Alecta, Sweden’s largest pension fund, revealed yesterday that it has been appointed to lead the ongoing class-action lawsuit in the US related to First Republic Bank.
The SEK1.2trn (€105bn) occupational pension provider lost $667.9m (€619.8m), according to court documents, on investments in the collapsed California-based weath-management provider in March – amid wider losses on US niche banks that tipped Alecta into its ongoing crisis.
Peder Hasslev, Alecta’s chief executive officer, said: “We have a duty to take the legal measures we can to get back as much of the capital as possible after First Republic’s collapse.
From June onwards, Alecta has been competing against seven other applicants who filed motions seeking appointment as lead plaintiff.
The race later narrowed to three competitors, and on 24 November, a judge in the US District Court, Northern District of California, appointed the Swedish pension fund lead plaintiff, partly because its losses had been the greatest – at least a hundred times more than the losses suffered by either of the other two applicants for the role, according to court documents.
Alecta has chosen Kessler Topaz Meltzer & Check and Bernstein Litowitz Berger & Grossmann as lead counsel.
“By taking an active role in this process, Alecta is working to maximise the amount of capital that can be recovered both on Alecta’s behalf and for the other participants in this class action,” the pension fund said.

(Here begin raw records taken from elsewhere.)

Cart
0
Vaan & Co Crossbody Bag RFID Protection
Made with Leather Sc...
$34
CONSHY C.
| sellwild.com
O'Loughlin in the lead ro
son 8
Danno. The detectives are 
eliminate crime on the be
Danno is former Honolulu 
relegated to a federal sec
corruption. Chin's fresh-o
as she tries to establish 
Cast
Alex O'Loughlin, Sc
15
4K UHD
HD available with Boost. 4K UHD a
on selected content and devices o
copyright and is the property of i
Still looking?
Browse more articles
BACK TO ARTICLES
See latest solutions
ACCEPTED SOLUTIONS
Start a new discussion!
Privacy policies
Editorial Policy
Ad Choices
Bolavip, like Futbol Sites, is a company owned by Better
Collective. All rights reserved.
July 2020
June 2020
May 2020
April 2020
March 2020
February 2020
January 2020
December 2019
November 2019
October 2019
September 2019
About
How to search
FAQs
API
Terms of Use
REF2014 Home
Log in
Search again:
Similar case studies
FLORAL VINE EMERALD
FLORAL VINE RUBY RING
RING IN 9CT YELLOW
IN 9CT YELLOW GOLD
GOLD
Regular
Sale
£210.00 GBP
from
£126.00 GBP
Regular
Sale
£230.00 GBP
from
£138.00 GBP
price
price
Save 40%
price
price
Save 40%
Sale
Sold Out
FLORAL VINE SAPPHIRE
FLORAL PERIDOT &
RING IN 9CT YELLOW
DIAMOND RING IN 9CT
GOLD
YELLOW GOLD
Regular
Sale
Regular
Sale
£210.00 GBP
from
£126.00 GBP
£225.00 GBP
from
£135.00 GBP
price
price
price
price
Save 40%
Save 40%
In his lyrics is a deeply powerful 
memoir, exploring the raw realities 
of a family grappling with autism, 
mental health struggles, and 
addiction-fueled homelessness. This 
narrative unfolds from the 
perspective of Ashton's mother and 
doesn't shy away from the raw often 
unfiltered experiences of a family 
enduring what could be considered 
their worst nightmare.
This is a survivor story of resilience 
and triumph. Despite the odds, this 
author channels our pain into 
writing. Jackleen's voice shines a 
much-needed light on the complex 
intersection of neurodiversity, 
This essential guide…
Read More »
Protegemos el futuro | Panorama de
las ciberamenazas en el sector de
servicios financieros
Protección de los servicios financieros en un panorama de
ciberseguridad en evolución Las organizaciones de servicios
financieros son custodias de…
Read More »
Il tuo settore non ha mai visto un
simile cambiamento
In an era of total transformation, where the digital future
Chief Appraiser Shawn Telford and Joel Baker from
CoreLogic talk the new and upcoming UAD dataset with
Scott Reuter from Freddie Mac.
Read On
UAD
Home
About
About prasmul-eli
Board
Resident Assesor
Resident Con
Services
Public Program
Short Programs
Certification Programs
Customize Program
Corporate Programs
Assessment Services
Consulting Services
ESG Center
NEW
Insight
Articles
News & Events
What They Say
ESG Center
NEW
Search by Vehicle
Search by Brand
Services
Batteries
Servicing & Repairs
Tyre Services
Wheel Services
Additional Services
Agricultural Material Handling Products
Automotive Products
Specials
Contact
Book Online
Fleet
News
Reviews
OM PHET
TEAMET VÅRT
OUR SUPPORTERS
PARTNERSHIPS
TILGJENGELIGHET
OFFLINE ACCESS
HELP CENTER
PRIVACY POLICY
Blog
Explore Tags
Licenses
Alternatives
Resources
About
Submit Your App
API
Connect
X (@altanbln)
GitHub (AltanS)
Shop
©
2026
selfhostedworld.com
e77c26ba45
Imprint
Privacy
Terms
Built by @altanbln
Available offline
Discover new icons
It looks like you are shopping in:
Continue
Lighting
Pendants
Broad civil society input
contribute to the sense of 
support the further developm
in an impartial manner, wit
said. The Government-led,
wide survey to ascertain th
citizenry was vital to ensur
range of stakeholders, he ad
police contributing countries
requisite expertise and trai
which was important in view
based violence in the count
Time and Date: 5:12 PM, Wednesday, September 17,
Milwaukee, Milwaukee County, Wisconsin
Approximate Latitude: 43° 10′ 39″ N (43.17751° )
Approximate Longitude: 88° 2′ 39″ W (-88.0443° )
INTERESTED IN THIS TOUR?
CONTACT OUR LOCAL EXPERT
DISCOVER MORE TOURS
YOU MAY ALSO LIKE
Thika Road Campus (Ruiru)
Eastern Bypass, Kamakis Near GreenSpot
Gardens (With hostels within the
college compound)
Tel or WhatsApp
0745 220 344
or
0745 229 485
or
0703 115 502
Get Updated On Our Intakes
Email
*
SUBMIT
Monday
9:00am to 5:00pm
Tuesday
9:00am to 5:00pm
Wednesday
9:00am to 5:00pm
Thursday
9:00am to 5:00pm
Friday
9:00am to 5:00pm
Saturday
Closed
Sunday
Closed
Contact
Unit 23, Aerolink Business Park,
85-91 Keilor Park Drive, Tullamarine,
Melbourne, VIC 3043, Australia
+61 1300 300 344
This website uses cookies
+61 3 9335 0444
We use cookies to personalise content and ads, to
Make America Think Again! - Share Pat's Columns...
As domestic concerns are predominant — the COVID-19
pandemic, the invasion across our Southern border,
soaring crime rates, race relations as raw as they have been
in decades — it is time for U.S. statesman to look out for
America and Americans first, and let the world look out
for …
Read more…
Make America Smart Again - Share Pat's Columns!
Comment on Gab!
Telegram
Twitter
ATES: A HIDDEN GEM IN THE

“It is currently difficult to assess how large the sums are that it is possible to recover, and in a class action of this kind it normally takes several years before a solution is reached,” it said.
Regarding the other two failed US banks on which Alecta lost a total of SEK12bn this year – Signature Bank and Silicon Valley Bank (SVB) – the pension fund said it was participating passively in class actions against those banks, where legal action was being led by other investors.
The manager of Norway’s sovereign wealth fund, Norges Bank Investment Management, is leading the SVB class action alongside Swedish state pension fund AP7, with AP7 also being sole lead plaintiff in the Signature Bank class action.
AP7, which runs the default option in Sweden’s first-pillar premium pension system, told IPE it is part of the First Republic Bank class action, although not leading it.
“We see securities litigation as part of our active universal ownership – to hold companies accountable and to deter misrepresentation of financial facts to the market,” a spokesman for the SEK1.02trn (€90bn) fund said.